Print word for word the first line of the listing below and every line after it, through the line with "P.IVA 01253850992 –". Leave out the pictures and the rest.

*** Opening INFORMATION ***

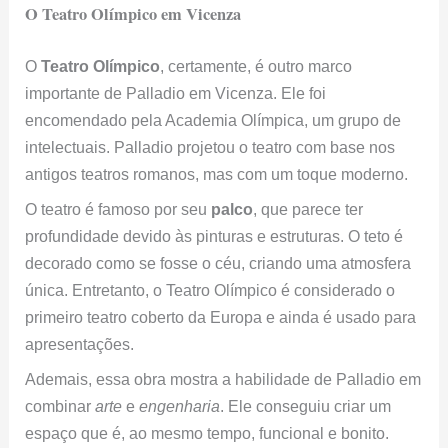
O Teatro Olímpico em Vicenza
O
Teatro Olímpico
, certamente, é outro marco
importante de Palladio em Vicenza. Ele foi
encomendado pela Academia Olímpica, um grupo de
intelectuais. Palladio projetou o teatro com base nos
antigos teatros romanos, mas com um toque moderno.
O teatro é famoso por seu
palco
, que parece ter
profundidade devido às pinturas e estruturas. O teto é
decorado como se fosse o céu, criando uma atmosfera
única. Entretanto, o Teatro Olímpico é considerado o
primeiro teatro coberto da Europa e ainda é usado para
apresentações.
Ademais, essa obra mostra a habilidade de Palladio em
combinar
arte
e
engenharia
. Ele conseguiu criar um
espaço que é, ao mesmo tempo, funcional e bonito.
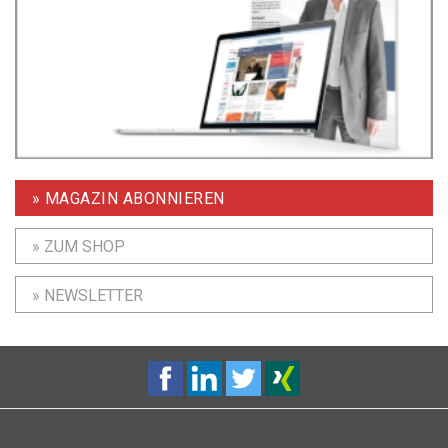
» MAGAZIN ABONNIEREN
» ZUM SHOP
» NEWSLETTER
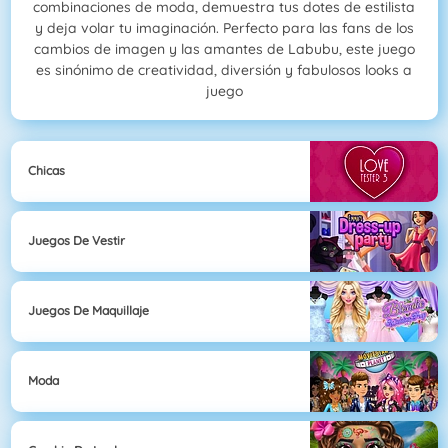
combinaciones de moda, demuestra tus dotes de estilista
y deja volar tu imaginación. Perfecto para las fans de los
cambios de imagen y las amantes de Labubu, este juego
es sinónimo de creatividad, diversión y fabulosos looks a
juego
Chicas
Juegos De Vestir
Juegos De Maquillaje
Moda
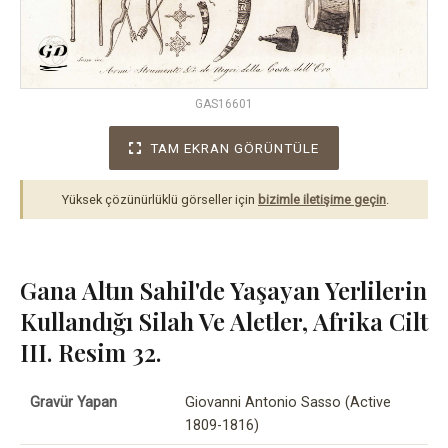
GAS16601
TAM EKRAN GÖRÜNTÜLE
Yüksek çözünürlüklü görseller için
bizimle iletişime geçin
.
Gana Altın Sahil'de Yaşayan Yerlilerin
Kullandığı Silah Ve Aletler, Afrika Cilt
III. Resim 32.
Gravür Yapan
Giovanni Antonio Sasso (Active
1809-1816)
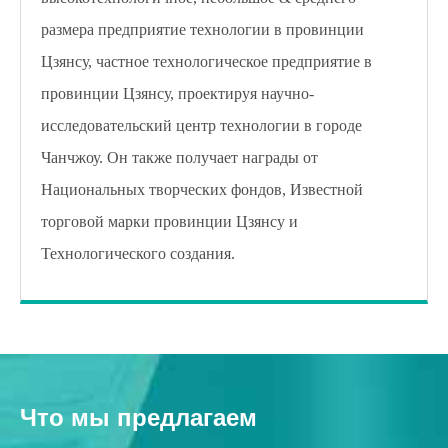
размера предприятие технологии в провинции
Цзянсу, частное технологическое предприятие в
провинции Цзянсу, проектируя научно-
исследовательский центр технологии в городе
Чанчжоу. Он также получает награды от
Национальных творческих фондов, Известной
торговой марки провинции Цзянсу и
Технологического создания.
Что мы предлагаем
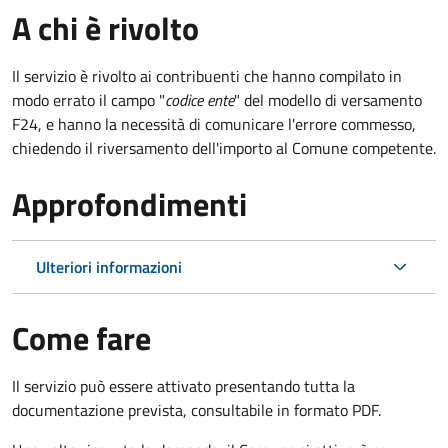
A chi è rivolto
Il servizio è rivolto ai contribuenti che hanno compilato in
modo errato il campo "
codice ente
" del modello di versamento
F24, e hanno la necessità di comunicare l'errore commesso,
chiedendo il riversamento dell'importo al Comune competente.
Approfondimenti
Ulteriori informazioni
Come fare
Il servizio può essere attivato presentando tutta la
documentazione prevista, consultabile in formato PDF.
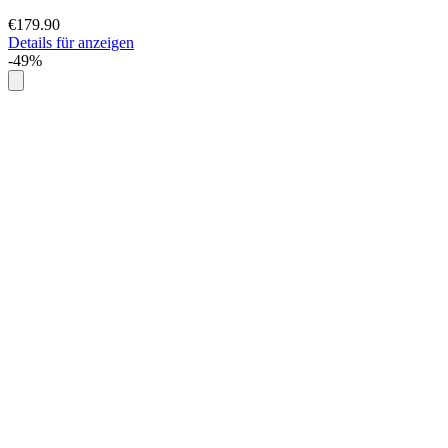
€179.90
Details für anzeigen
-49%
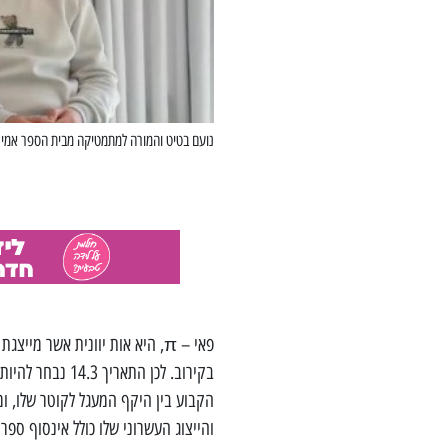
נועם בטיט והמורה למתמטיקה מבית הספר אמי
בקירוב. לכן התא
הקבוע בין היקף המעגל לקוטר שלו, ו
והייצוג העשרוני שלו כולל אינסוף ספ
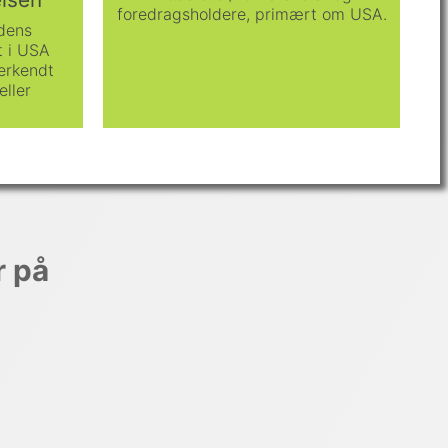
foredragsholdere, primært om USA.
rdens
t i USA
erkendt
eller
r på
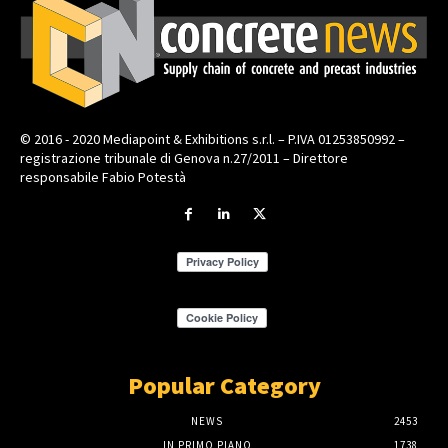
© 2016 - 2020 Mediapoint & Exhibitions s.r.l. – P.IVA 01253850992 –
registrazione tribunale di Genova n.27/2011 – Direttore
responsabile Fabio Potestà
Popular Category
NEWS
2453
IN PRIMO PIANO
1738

*** Closing INFORMATION ***

ANSWER TO THE EXERCISE:
O Teatro Olímpico em Vicenza
O
Teatro Olímpico
, certamente, é outro marco
importante de Palladio em Vicenza. Ele foi
encomendado pela Academia Olímpica, um grupo de
intelectuais. Palladio projetou o teatro com base nos
antigos teatros romanos, mas com um toque moderno.
O teatro é famoso por seu
palco
, que parece ter
profundidade devido às pinturas e estruturas. O teto é
decorado como se fosse o céu, criando uma atmosfera
única. Entretanto, o Teatro Olímpico é considerado o
primeiro teatro coberto da Europa e ainda é usado para
apresentações.
Ademais, essa obra mostra a habilidade de Palladio em
combinar
arte
e
engenharia
. Ele conseguiu criar um
espaço que é, ao mesmo tempo, funcional e bonito.
» MAGAZIN ABONNIEREN
» ZUM SHOP
» NEWSLETTER
combinaciones de moda, demuestra tus dotes de estilista
y deja volar tu imaginación. Perfecto para las fans de los
cambios de imagen y las amantes de Labubu, este juego
es sinónimo de creatividad, diversión y fabulosos looks a
juego
Chicas
Juegos De Vestir
Juegos De Maquillaje
Moda
GAS16601
TAM EKRAN GÖRÜNTÜLE
Yüksek çözünürlüklü görseller için
bizimle iletişime geçin
.
Gana Altın Sahil'de Yaşayan Yerlilerin
Kullandığı Silah Ve Aletler, Afrika Cilt
III. Resim 32.
Gravür Yapan
Giovanni Antonio Sasso (Active
1809-1816)
размера предприятие технологии в провинции
Цзянсу, частное технологическое предприятие в
провинции Цзянсу, проектируя научно-
исследовательский центр технологии в городе
Чанчжоу. Он также получает награды от
Национальных творческих фондов, Известной
торговой марки провинции Цзянсу и
Технологического создания.
Что мы предлагаем
A chi è rivolto
Il servizio è rivolto ai contribuenti che hanno compilato in
modo errato il campo "
codice ente
" del modello di versamento
F24, e hanno la necessità di comunicare l'errore commesso,
chiedendo il riversamento dell'importo al Comune competente.
Approfondimenti
Ulteriori informazioni
Come fare
Il servizio può essere attivato presentando tutta la
documentazione prevista, consultabile in formato PDF.
€179.90
Details für anzeigen
-49%
נועם בטיט והמורה למתמטיקה מבית הספר אמי
בקירוב. לכן התא
הקבוע בין היקף המעגל לקוטר שלו, ו
והייצוג העשרוני שלו כולל אינסוף ספ
foredragsholdere, primært om USA.
rdens
t i USA
erkendt
eller
r på
© 2016 - 2020 Mediapoint & Exhibitions s.r.l. – P.IVA 01253850992 –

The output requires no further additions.